::: Data provided
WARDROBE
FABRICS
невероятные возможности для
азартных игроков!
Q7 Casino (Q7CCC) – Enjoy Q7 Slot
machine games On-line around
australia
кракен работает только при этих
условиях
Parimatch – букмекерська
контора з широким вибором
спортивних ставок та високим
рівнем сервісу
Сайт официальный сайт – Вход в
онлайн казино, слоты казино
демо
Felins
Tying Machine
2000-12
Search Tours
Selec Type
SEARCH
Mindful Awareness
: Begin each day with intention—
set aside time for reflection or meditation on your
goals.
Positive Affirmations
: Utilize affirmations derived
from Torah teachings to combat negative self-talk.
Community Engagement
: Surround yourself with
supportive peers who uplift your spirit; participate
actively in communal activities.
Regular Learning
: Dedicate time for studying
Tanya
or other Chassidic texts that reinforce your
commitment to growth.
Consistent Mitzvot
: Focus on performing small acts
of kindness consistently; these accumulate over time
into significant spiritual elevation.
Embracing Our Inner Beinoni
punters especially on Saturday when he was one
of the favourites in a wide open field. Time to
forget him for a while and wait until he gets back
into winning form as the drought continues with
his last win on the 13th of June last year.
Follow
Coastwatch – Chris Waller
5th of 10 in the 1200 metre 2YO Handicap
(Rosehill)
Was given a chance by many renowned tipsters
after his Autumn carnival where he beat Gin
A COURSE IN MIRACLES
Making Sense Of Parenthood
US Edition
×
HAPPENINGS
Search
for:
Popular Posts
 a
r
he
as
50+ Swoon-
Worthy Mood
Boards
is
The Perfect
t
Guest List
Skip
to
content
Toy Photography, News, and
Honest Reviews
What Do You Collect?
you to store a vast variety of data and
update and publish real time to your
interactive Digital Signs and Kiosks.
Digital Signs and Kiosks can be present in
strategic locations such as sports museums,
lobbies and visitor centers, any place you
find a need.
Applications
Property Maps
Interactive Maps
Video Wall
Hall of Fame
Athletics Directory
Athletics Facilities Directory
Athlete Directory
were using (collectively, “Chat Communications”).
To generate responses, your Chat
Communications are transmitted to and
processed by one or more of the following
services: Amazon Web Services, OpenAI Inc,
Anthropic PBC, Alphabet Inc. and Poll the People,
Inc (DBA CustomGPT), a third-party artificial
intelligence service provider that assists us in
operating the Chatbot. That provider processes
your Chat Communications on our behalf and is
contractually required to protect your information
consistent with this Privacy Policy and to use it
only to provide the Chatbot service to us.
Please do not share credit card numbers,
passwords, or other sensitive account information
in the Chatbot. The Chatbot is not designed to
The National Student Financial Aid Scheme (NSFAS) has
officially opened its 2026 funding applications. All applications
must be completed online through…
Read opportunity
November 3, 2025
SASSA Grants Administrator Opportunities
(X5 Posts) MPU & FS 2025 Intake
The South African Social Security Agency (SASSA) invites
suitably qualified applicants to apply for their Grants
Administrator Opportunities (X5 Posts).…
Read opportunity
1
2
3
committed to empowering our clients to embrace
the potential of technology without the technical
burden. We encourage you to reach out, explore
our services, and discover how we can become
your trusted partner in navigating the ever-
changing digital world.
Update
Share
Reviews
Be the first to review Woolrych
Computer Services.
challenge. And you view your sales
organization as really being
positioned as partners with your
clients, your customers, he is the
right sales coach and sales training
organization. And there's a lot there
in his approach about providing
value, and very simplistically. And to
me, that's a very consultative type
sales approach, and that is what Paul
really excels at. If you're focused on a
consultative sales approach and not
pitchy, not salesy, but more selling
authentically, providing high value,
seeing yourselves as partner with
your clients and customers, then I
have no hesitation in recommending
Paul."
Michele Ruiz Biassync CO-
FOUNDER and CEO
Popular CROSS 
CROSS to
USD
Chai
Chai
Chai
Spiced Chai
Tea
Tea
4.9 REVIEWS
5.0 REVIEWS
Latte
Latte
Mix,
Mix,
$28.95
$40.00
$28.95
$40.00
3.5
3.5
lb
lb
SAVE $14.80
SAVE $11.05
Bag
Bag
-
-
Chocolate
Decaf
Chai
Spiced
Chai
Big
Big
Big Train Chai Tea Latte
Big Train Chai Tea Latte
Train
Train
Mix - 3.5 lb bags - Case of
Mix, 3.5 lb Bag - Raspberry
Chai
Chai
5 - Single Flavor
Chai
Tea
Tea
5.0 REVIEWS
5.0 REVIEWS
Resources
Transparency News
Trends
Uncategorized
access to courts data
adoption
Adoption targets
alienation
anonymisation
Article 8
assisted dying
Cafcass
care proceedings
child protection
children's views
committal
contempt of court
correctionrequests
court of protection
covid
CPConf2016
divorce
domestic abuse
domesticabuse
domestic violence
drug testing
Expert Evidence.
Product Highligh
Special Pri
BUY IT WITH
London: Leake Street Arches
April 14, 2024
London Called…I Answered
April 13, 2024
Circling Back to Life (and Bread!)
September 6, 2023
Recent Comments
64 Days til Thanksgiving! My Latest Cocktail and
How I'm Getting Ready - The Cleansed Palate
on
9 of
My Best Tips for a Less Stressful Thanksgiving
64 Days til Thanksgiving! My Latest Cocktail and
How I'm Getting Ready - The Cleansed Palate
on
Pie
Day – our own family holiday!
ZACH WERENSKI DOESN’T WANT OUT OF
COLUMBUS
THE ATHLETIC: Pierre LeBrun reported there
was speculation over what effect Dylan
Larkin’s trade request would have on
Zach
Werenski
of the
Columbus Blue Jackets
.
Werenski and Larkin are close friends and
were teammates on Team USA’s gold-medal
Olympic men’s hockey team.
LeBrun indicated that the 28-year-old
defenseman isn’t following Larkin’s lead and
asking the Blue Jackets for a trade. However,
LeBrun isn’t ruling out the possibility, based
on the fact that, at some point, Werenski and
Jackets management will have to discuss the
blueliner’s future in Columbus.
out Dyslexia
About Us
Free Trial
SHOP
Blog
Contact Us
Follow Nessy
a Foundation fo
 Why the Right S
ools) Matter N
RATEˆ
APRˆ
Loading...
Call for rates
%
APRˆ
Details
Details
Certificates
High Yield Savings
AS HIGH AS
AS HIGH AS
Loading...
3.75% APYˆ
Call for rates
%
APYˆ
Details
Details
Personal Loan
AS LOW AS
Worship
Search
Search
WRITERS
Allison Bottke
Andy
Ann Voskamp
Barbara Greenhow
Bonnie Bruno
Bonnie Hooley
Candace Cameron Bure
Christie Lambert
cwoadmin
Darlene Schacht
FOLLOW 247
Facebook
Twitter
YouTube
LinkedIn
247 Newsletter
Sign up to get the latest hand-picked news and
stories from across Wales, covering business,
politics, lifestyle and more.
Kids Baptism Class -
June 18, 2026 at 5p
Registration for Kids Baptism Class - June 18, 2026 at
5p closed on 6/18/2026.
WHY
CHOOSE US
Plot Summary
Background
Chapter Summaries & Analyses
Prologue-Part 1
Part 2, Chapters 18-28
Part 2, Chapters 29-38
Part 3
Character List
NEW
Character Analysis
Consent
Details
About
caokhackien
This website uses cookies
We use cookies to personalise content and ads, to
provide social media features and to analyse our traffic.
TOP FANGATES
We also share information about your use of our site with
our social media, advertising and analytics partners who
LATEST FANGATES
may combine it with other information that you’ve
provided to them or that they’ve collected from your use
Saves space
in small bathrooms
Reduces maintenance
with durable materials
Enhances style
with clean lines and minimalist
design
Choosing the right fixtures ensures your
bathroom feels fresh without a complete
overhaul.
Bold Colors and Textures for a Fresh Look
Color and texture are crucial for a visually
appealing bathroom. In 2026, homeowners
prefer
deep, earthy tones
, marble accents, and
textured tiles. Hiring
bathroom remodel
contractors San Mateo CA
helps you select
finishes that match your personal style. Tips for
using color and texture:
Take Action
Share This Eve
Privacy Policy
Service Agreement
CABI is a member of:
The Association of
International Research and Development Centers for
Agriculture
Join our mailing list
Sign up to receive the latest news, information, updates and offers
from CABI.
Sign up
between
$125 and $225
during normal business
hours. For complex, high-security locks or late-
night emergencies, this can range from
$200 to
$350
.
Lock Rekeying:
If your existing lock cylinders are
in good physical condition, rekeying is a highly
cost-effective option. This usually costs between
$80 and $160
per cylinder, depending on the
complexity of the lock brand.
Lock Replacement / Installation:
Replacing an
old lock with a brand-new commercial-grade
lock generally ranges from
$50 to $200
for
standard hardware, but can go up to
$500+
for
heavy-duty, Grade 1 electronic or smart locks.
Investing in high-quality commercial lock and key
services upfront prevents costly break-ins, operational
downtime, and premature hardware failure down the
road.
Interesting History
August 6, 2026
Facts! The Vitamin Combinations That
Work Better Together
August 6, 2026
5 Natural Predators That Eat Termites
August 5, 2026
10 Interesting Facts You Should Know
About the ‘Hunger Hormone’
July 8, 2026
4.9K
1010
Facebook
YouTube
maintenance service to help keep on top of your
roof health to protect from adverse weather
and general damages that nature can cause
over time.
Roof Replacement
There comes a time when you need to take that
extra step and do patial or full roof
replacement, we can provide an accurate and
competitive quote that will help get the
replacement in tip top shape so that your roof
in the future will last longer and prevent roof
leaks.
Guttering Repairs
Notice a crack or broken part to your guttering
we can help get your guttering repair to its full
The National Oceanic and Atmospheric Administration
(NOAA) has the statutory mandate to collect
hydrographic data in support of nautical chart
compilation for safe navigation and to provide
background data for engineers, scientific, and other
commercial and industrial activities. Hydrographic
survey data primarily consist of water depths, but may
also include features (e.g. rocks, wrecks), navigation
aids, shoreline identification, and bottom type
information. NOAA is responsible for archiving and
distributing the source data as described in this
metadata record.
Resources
::::::
**Required action**
Look through the records for the string "information". Copy every line that has it.

**Completed exercise**
contractually required to protect your information
passwords, or other sensitive account information
We also share information about your use of our site with
may combine it with other information that you’ve
Sign up to receive the latest news, information, updates and offers
information. NOAA is responsible for archiving and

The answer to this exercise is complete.